Rance Pow, president of Asian box office consultancy Artisan Gateway, says his firm expects
China’s box office downturn to worsen before year-end. The company projects box office
finishing the year at $5.69 billion, down from $7.81 billion — a 27 percent plunge for the year
and a 38 percent decline from the pre-pandemic peak of $9.2 billion in 2019. Pow adds that the popularity of mobile video and gaming — “the continuing rise of shortform video platforms like Douyin, Bilibili, Xiaohongshu” — has helped chip away at the appeal of cinemagoing. The Paris Summer Olympic Games, wildly popular in China, also kept local audiences home to watch TV during what’s usually a peak moviegoing window, according to Pow.
By and large, Hollywood appears to have fully abandoned its once-bullish stance on China. And not without reason: In the first 11 months of this year, earnings for U.S. films totaled $797.3 million — still a significant sum, but a 68 percent decline from the $2.5 billion in sales during the same stretch back in 2019. Throughout the pandemic, China’s film regulators sharply curtailed the number of U.S. releases in the country (the number of American movie imports recovered in 2023, but so far this year just 29 U.S. titles have been released compared to 35 during the same stretch last year).
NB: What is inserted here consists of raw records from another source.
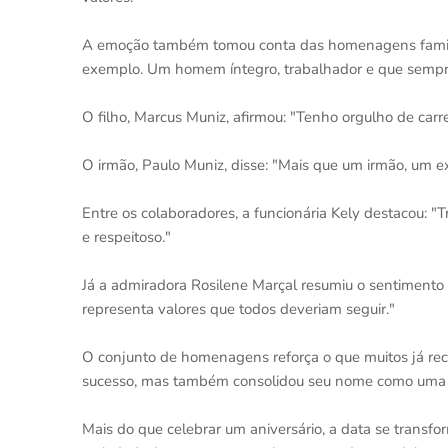
A emoção também tomou conta das homenagens familiar
exemplo. Um homem íntegro, trabalhador e que sempre
O filho, Marcus Muniz, afirmou: "Tenho orgulho de car
O irmão, Paulo Muniz, disse: "Mais que um irmão, um e
Entre os colaboradores, a funcionária Kely destacou: 
e respeitoso."
Já a admiradora Rosilene Marçal resumiu o sentimento
representa valores que todos deveriam seguir."
O conjunto de homenagens reforça o que muitos já rec
sucesso, mas também consolidou seu nome como uma das
Mais do que celebrar um aniversário, a data se trans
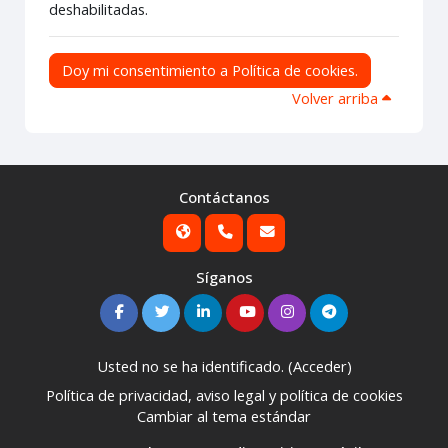
deshabilitadas.
Doy mi consentimiento a Política de cookies.
Volver arriba
Contáctanos
Síganos
Usted no se ha identificado. (
Acceder
)
Política de privacidad, aviso legal y política de cookies
Cambiar al tema estándar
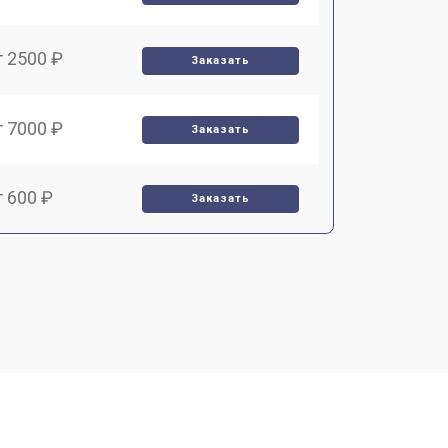
т 2500 ₽
Заказать
т 7000 ₽
Заказать
т 600 ₽
Заказать
т 7000 ₽
Заказать
т 3900 ₽
Заказать
т 2900 ₽
Заказать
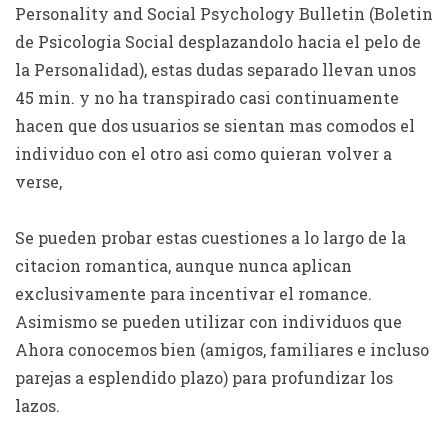
Personality and Social Psychology Bulletin (Boletin
de Psicologia Social desplazandolo hacia el pelo de
la Personalidad), estas dudas separado llevan unos
45 min.
y no ha transpirado casi continuamente
hacen que dos usuarios se sientan mas comodos el
individuo con el otro asi­ como quieran volver a
verse,
Se pueden probar estas cuestiones a lo largo de la
citacion romantica, aunque nunca aplican
exclusivamente para incentivar el romance.
Asimismo se pueden utilizar con individuos que
Ahora conocemos bien (amigos, familiares e incluso
parejas a esplendido plazo) para profundizar los
lazos.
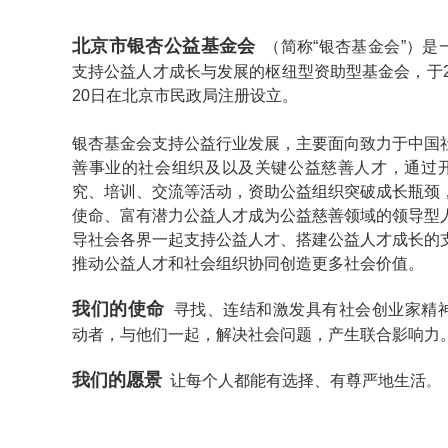
北京市银杏公益基金会
（简称“银杏基金会”）是
支持公益人才成长与发展的枢纽型资助型基金会，于20
20日在北京市民政局注册设立。
银杏基金会支持公益行业发展，主要面向致力于中国
善事业的社会组织及以及关键公益慈善人才，通过
究、培训、交流等活动，资助公益组织突破成长瓶颈
使命、富有潜力公益人才成为公益慈善领域的领导型
导社会各界一起支持公益人才、搭建公益人才成长的
推动公益人才和社会组织协同创造更多社会价值。
我们的使命
寻找、连结和激发具有社会创业家精
动者，与他们一起，解决社会问题，产生联合影响力
我们的愿景
让每个人都能有选择、有尊严地生活
。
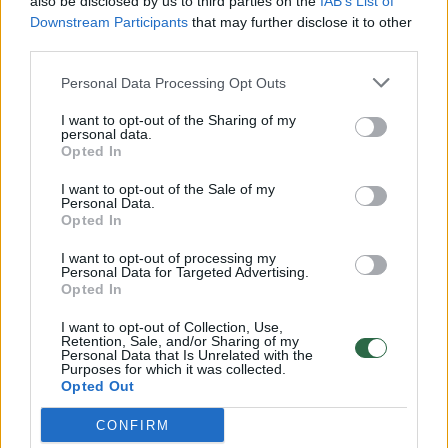
also be disclosed by us to third parties on the
IAB’s List of
Žinios
|
Lietuvos diena
Downstream Participants
that may further disclose it to other
third parties.
00:00:57
Savaitės vidurys nusimato karštas: temperatūra kils iki
Personal Data Processing Opt Outs
32 laipsnių šilumos
I want to opt-out of the Sharing of my
Žinios
|
Orai
personal data.
Opted In
I want to opt-out of the Sale of my
00:00:59
Nufilmavo, kaip patvino Vilniaus Vakarinis aplinkkelis:
Personal Data.
vaizdas pribloškia
Opted In
Žinios
|
Lietuvos diena
I want to opt-out of processing my
Personal Data for Targeted Advertising.
Opted In
00:00:55
Avarija Vilniuje: į stotelę įsirėžęs automobilis sužalojo
I want to opt-out of Collection, Use,
Retention, Sale, and/or Sharing of my
dvi moteris
Personal Data that Is Unrelated with the
Purposes for which it was collected.
Žinios
|
Lietuvos diena
Opted Out
CONFIRM
Visi įrašai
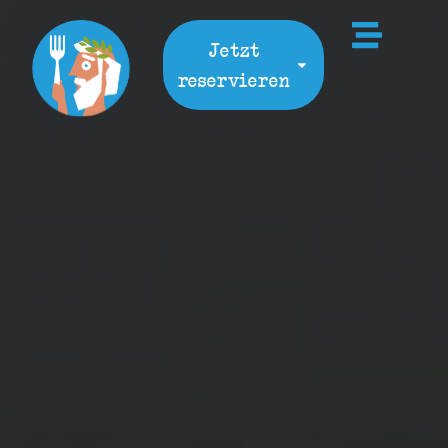
Jetzt
reservieren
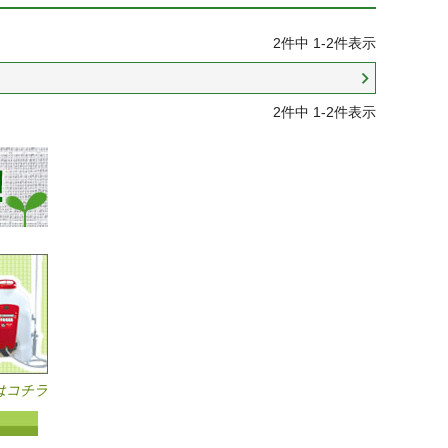
2
件中
1
-
2
件表示
2
件中
1
-
2
件表示
はコチラ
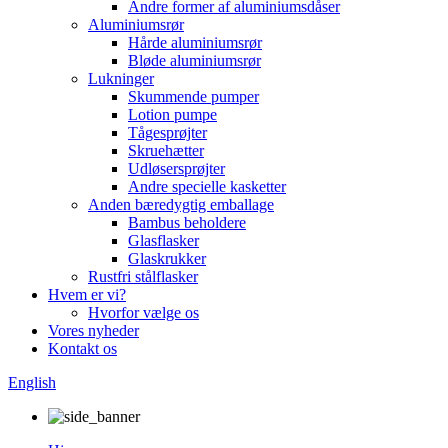
Andre former af aluminiumsdåser
Aluminiumsrør
Hårde aluminiumsrør
Bløde aluminiumsrør
Lukninger
Skummende pumper
Lotion pumpe
Tågesprøjter
Skruehætter
Udløsersprøjter
Andre specielle kasketter
Anden bæredygtig emballage
Bambus beholdere
Glasflasker
Glaskrukker
Rustfri stålflasker
Hvem er vi?
Hvorfor vælge os
Vores nyheder
Kontakt os
English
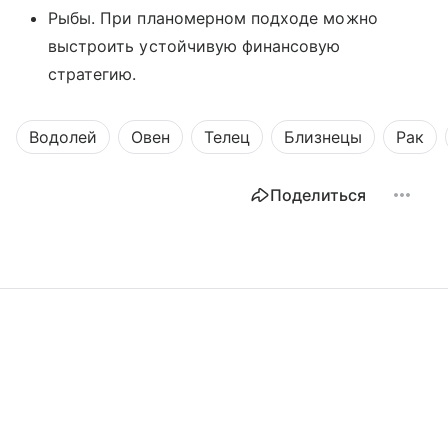
Рыбы. При планомерном подходе можно
выстроить устойчивую финансовую
стратегию.
Водолей
Овен
Телец
Близнецы
Рак
Поделиться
The worsening geopolitical relations between Washington and Beijing have also weighed on popular perceptions of U.S. entertainment products.
The production values of Chinese movies, meanwhile, have soared to a level of near-parity with Hollywood, giving consumers the easy option of taking in cinematic spectacle in their own language and culture instead of a foreign one. The only U.S. blockbusters to perform powerfully in China this year, not incidentally, have been creature films — Godzilla x Kong: The New Empire ($132.2 million), Alien Romulus ($110.2 million) and Venom: The Last Dance ($72 million and counting) — one of the few genres the Beijing industry has yet to master, largely because of censorship constraints.
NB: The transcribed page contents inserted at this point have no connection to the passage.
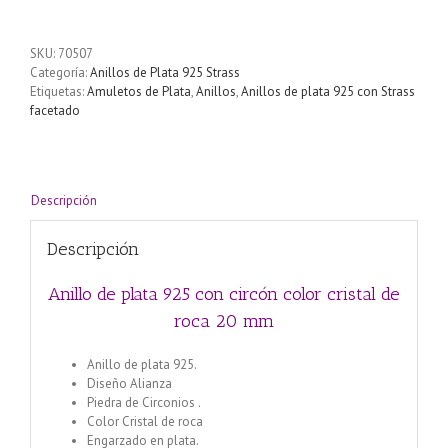
de
plata
925
SKU:
70507
con
Categoría:
Anillos de Plata 925 Strass
circón
Etiquetas:
Amuletos de Plata
,
Anillos
,
Anillos de plata 925 con Strass
color
facetado
cristal
de
roca
20
mm
Descripción
cantidad
Descripción
Anillo de plata 925 con circón color cristal de
roca 20 mm
Anillo de plata 925.
Diseño Alianza
Piedra de Circonios .
Color Cristal de roca
Engarzado en plata.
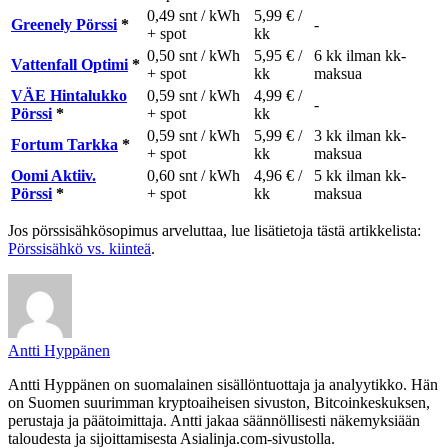
0,49 snt / kWh
5,99 € /
Greenely Pörssi
*
-
+ spot
kk
0,50 snt / kWh
5,95 € /
6 kk ilman kk-
Vattenfall Optimi
*
+ spot
kk
maksua
VÄE Hintalukko
0,59 snt / kWh
4,99 € /
-
Pörssi
*
+ spot
kk
0,59 snt / kWh
5,99 € /
3 kk ilman kk-
Fortum Tarkka
*
+ spot
kk
maksua
Oomi Aktiiv.
0,60 snt / kWh
4,96 € /
5 kk ilman kk-
Pörssi
*
+ spot
kk
maksua
Jos pörssisähkösopimus arveluttaa, lue lisätietoja tästä artikkelista:
Pörssisähkö vs. kiinteä
.
Antti Hyppänen
Antti Hyppänen on suomalainen sisällöntuottaja ja analyytikko. Hän
on Suomen suurimman kryptoaiheisen sivuston, Bitcoinkeskuksen,
perustaja ja päätoimittaja. Antti jakaa säännöllisesti näkemyksiään
taloudesta ja sijoittamisesta Asialinja.com-sivustolla.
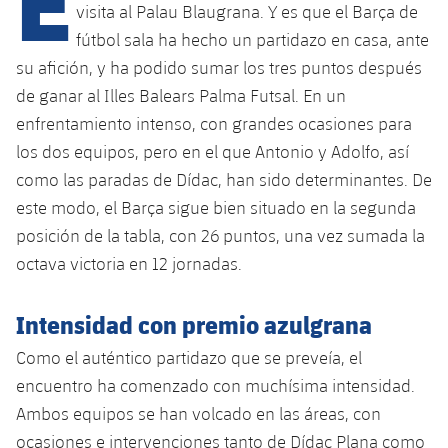
Calendario
Campus Verano
Base
visita al Palau Blaugrana. Y es que el Barça de
fútbol sala ha hecho un partidazo en casa, ante
SUB13
SUB13 B
Entradas
Barça Atlètic
plusicon
más
su afición, y ha podido sumar los tres puntos después
PLUSICON
MÁS
SUB12
de ganar al Illes Balears Palma Futsal. En un
SUB12 C
Gameday Shows
Junior
Primer Equipo
Instalaciones
plusicon
más
enfrentamiento intenso, con grandes ocasiones para
SUB11 A
SUB11 C
los dos equipos, pero en el que Antonio y Adolfo, así
Resultados
Cadete A
Actualidad
Barça Atlètic
Spotify Camp Nou
plusicon
más
como las paradas de Dídac, han sido determinantes. De
SUB11 B
Clasificación
este modo, el Barça sigue bien situado en la segunda
Cadete B
Calendario
Actualidad
Palau Blaugrana
Base
plusicon
más
posición de la tabla, con 26 puntos, una vez sumada la
SUB10 A
Jugadores
Infantil A
octava victoria en 12 jornadas.
Entradas
Calendario
Estadi Johan Cruyff
Actualidad
SUB10 B
PLUSICON
MÁS
Fotos
Infantil B
Resultados
Intensidad con premio azulgrana
Resultados
Juvenil
Barça Cafe
Primer equipo
SUB9 A
plusicon
más
plusicon
más
Historia
Como el auténtico partidazo que se preveía, el
Mini
Clasificaciones
Clasificaciones
Cadete A
encuentro ha comenzado con muchísima intensidad.
Ciutat Esportiva
Actualidad
SUB9 B
Barça Atlètic
plusicon
más
Servicios
Palmarés
Ambos equipos se han volcado en las áreas, con
plusicon
más
Jugadores
Jugadores
Cadete B
Calendario
SUB8 A
ocasiones e intervenciones tanto de Dídac Plana como
La Masia
Actualidad
Base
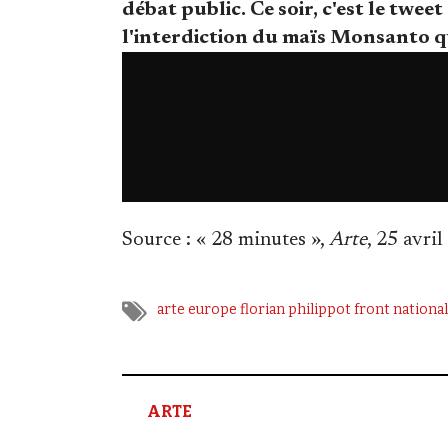
débat public. Ce soir, c'est le twee
l'interdiction du maïs Monsanto qu
Source
: « 28 minutes »,
Arte
, 25 avri
arte
europe
florian philippot
front national
ARTE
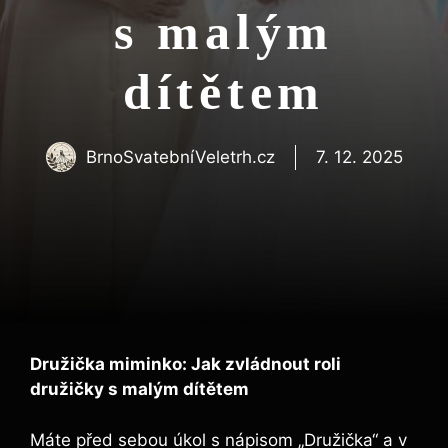
s malým
dítětem
BrnoSvatebníVeletrh.cz
7. 12. 2025
Družička miminko: ​Jak zvládnout roli
družičky s​ malým dítětem
Máte před‍ sebou úkol s ​nápisom⁣ „Družička“ ⁢a v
Overall, though, Beijing regulators’ successful efforts to subtly suppress American film product have added to the overall market downturn, hurting Chinese exhibitors in the process.
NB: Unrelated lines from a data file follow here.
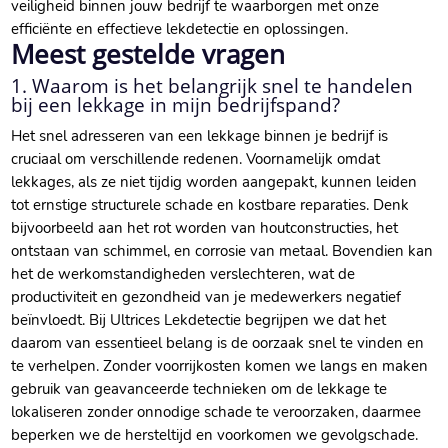
veiligheid binnen jouw bedrijf te waarborgen met onze
efficiënte en effectieve lekdetectie en oplossingen.​
Meest gestelde vragen
1.​ Waarom is het belangrijk snel te handelen
bij een lekkage in mijn bedrijfspand?
Het snel adresseren van een lekkage binnen je bedrijf is
cruciaal om verschillende redenen.​ Voornamelijk omdat
lekkages, als ze niet tijdig worden aangepakt, kunnen leiden
tot ernstige structurele schade en kostbare reparaties.​ Denk
bijvoorbeeld aan het rot worden van houtconstructies, het
ontstaan van schimmel, en corrosie van metaal.​ Bovendien kan
het de werkomstandigheden verslechteren, wat de
productiviteit en gezondheid van je medewerkers negatief
beïnvloedt.​ Bij Ultrices Lekdetectie begrijpen we dat het
daarom van essentieel belang is de oorzaak snel te vinden en
te verhelpen.​ Zonder voorrijkosten komen we langs en maken
gebruik van geavanceerde technieken om de lekkage te
lokaliseren zonder onnodige schade te veroorzaken, daarmee
beperken we de hersteltijd en voorkomen we gevolgschade.​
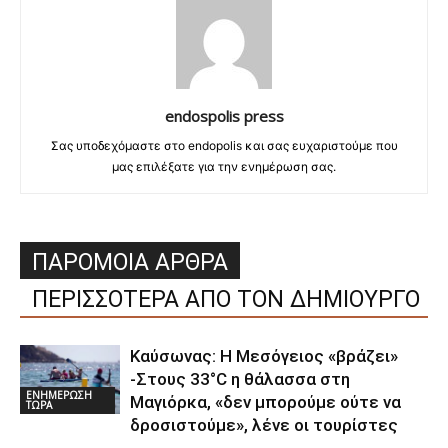
endospolis press
Σας υποδεχόμαστε στο endopolis και σας ευχαριστούμε που
μας επιλέξατε για την ενημέρωση σας.
ΠΑΡΟΜΟΙΑ ΑΡΘΡΑ
ΠΕΡΙΣΣΟΤΕΡΑ ΑΠΟ ΤΟΝ ΔΗΜΙΟΥΡΓΟ
Καύσωνας: Η Μεσόγειος «βράζει»
-Στους 33°C η θάλασσα στη
ΕΝΗΜΕΡΩΣΗ
Μαγιόρκα, «δεν μπορούμε ούτε να
ΤΩΡΑ
δροσιστούμε», λένε οι τουρίστες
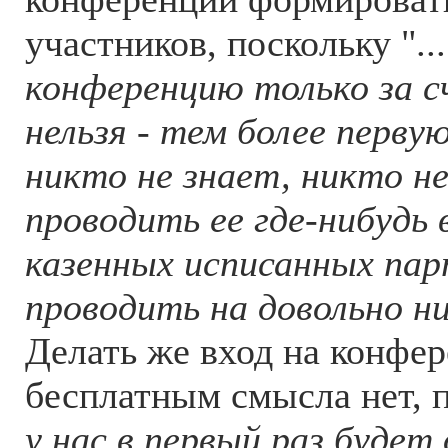
участников, поскольку "
.
конференцию только за с
нельзя - тем более перву
никто не знает, никто н
проводить ее где-нибудь
казенных исписанных пар
проводить на довольно ни
Делать же вход на конфе
бесплатным смысла нет, п
у нас в первый раз будет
“If China had opened up a bit more to imported productions, that would at least give more vitality and abundance to the supply side,” explains Jia. “But that’s unfortunately not happening. China is a country with 80,000 screens — we need more titles from around the world to fill them. Chinese films need to get better by way of more exchange with the outside world, and the viewers deserve more choices.”